Si tratta di Paolo Nespeca, i cui figli (Benito, classe 1935, e Duilio, nato nel 1939) abitano a Fucecchio.
Dopo la celebrazione della Santa Messa in suffragio di tutte le vittime e i caduti di guerra, si è svolta la cerimonia, presenziata dal Sindaco di Ripatransone, Remo Bruni. Grande l’emozione dei presenti, in particolare dei figli di Paolo Nespeca, i quali hanno ricevuto questo importante ricordo del padre dalle mani del primo cittadino, sulle note di “Va Pensiero”, suonata dalla banda ripana presente per l’occasione.
Benito e Duilio avevano solo pochi anni quando il loro padre partì per la guerra senza farne ritorno.

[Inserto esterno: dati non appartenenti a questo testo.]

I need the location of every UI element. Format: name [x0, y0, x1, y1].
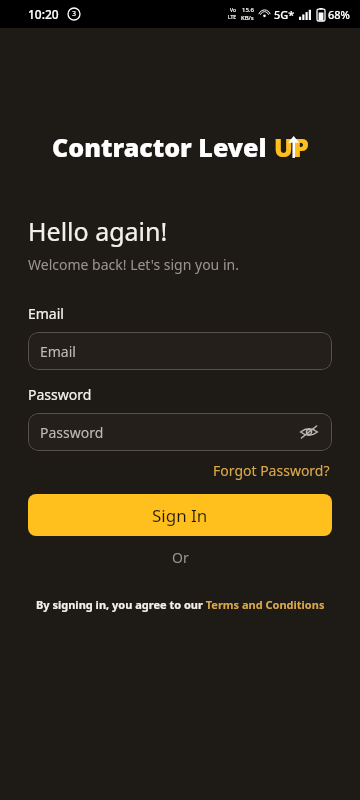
button[interactable]: Sign In [28, 494, 332, 536]
button[interactable]: Email [28, 332, 332, 370]
staticText: By signing in, you agree to our Terms an… [36, 597, 325, 612]
staticText: Vo [230, 7, 236, 14]
staticText: 5G* [274, 7, 295, 22]
staticText: Password [28, 385, 92, 404]
staticText: Hello again! [28, 214, 168, 248]
staticText: Email [28, 304, 64, 323]
staticText: UP [274, 130, 309, 164]
button[interactable]: Toggle password visibility [296, 419, 322, 445]
button[interactable]: By signing in, you agree to our Terms an… [28, 597, 332, 612]
staticText: Password [40, 423, 104, 442]
staticText: Forgot Password? [213, 461, 330, 480]
staticText: Sign In [152, 504, 208, 527]
staticText: Contractor Level [52, 130, 274, 164]
staticText: 15.6 [242, 6, 254, 14]
staticText: Welcome back! Let's sign you in. [28, 255, 239, 274]
staticText: Email [40, 342, 76, 361]
staticText: KB/s [241, 14, 254, 22]
button[interactable]: Forgot Password? [211, 459, 332, 482]
button[interactable]: Password [28, 413, 332, 451]
staticText: Or [172, 548, 189, 567]
staticText: 68% [328, 7, 350, 22]
staticText: LTE [228, 14, 237, 21]
staticText: 3 [72, 9, 77, 19]
staticText: 10:20 [28, 6, 59, 22]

Qualche anno fa un russo ritrovò alcuni piastrini; la medaglietta di Paolo Nespeca fu rinvenuta vicino a una fossa comune nella regione di Tambov ed era molto usurata; recava il nome dei genitori e la scritta Piceno, essendo “Ascoli” illeggibile. Non è stato semplice risalire a chi appartenesse e ai suoi discendenti.
Enorme l’impegno dell’Amministrazione Comunale di Ripatransone ed in particolare di Roberto Pasquali (Assessore all’agricoltura, ai prodotti tipici e alla tradizione), in collaborazione con Antonio Respighi del Gruppo Alpini di Abbiategrasso, Sezione di Milano.
Paolo Nespeca era nato a Ripatransone nel 1912. Partito per la Russia nel 1942, è probabile che sia stato catturato nel gennaio 1943 ed internato nel campo di prigionia di Kociet, dove sarebbe morto nel mese di aprile nell’ospedale dello stesso campo di prigionia.